▸ PROBLEM STATEMENT: Go through the listing below and list every line with "website".

▸ RECORDED INFORMATION:

===============

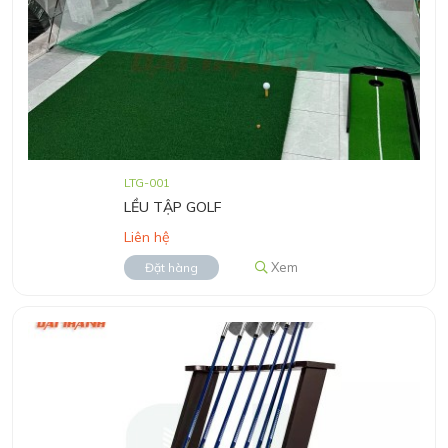
LTG-001
LỀU TẬP GOLF
Liên hệ
Xem
Đặt hàng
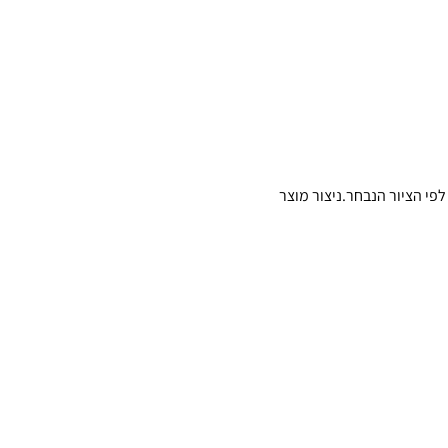
פי הציור הנבחר.ניצור מוצר 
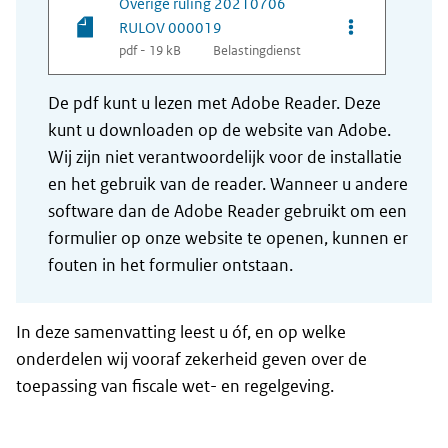
Overige ruling 20210706
Opties van be
RULOV 000019
pdf - 19 kB
Belastingdienst
De pdf kunt u lezen met Adobe Reader. Deze
kunt u downloaden op de website van Adobe.
Wij zijn niet verantwoordelijk voor de installatie
en het gebruik van de reader. Wanneer u andere
software dan de Adobe Reader gebruikt om een
formulier op onze website te openen, kunnen er
fouten in het formulier ontstaan.
In deze samenvatting leest u óf, en op welke
onderdelen wij vooraf zekerheid geven over de
toepassing van fiscale wet- en regelgeving.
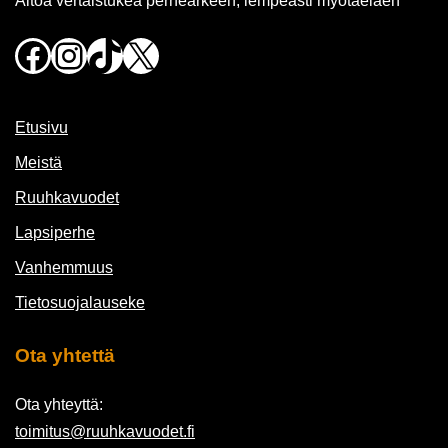
Aitoa vertaistukea perhearkeen, lempeästi myötäeläen
Facebook
Instagram
TikTok
X
Etusivu
Meistä
Ruuhkavuodet
Lapsiperhe
Vanhemmuus
Tietosuojalauseke
Ota yhtettä
Ota yhteyttä:
toimitus@ruuhkavuodet.fi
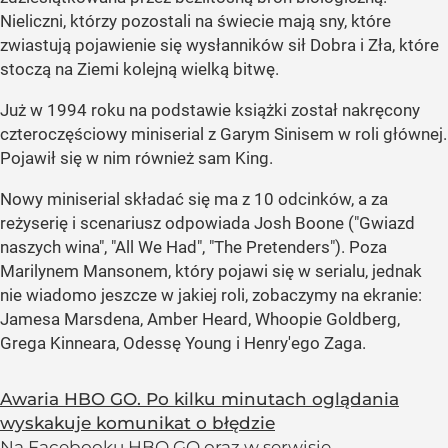
Nieliczni, którzy pozostali na świecie mają sny, które
zwiastują pojawienie się wysłanników sił Dobra i Zła, które
stoczą na Ziemi kolejną wielką bitwę.
Już w 1994 roku na podstawie książki został nakręcony
czteroczęściowy miniserial z Garym Sinisem w roli głównej.
Pojawił się w nim również sam King.
Nowy miniserial składać się ma z 10 odcinków, a za
reżyserię i scenariusz odpowiada Josh Boone ("Gwiazd
naszych wina", "All We Had", "The Pretenders"). Poza
Marilynem Mansonem, który pojawi się w serialu, jednak
nie wiadomo jeszcze w jakiej roli, zobaczymy na ekranie:
Jamesa Marsdena, Amber Heard, Whoopie Goldberg,
Grega Kinneara, Odessę Young i Henry'ego Zaga.
Awaria HBO GO. Po kilku minutach oglądania
wyskakuje komunikat o błędzie
Na Facebooku HBO GO oraz w serwisie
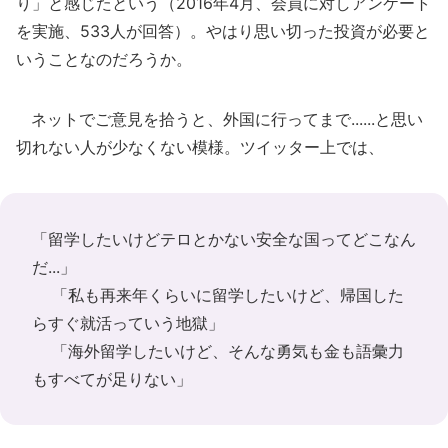
り」と感じたという（2016年4月、会員に対しアンケート
を実施、533人が回答）。やはり思い切った投資が必要と
いうことなのだろうか。
ネットでご意見を拾うと、外国に行ってまで......と思い
切れない人が少なくない模様。ツイッター上では、
「留学したいけどテロとかない安全な国ってどこなん
だ...」
「私も再来年くらいに留学したいけど、帰国した
らすぐ就活っていう地獄」
「海外留学したいけど、そんな勇気も金も語彙力
もすべてが足りない」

===============

▸ EXPECTED OUTPUT:
kunt u downloaden op de website van Adobe.
formulier op onze website te openen, kunnen er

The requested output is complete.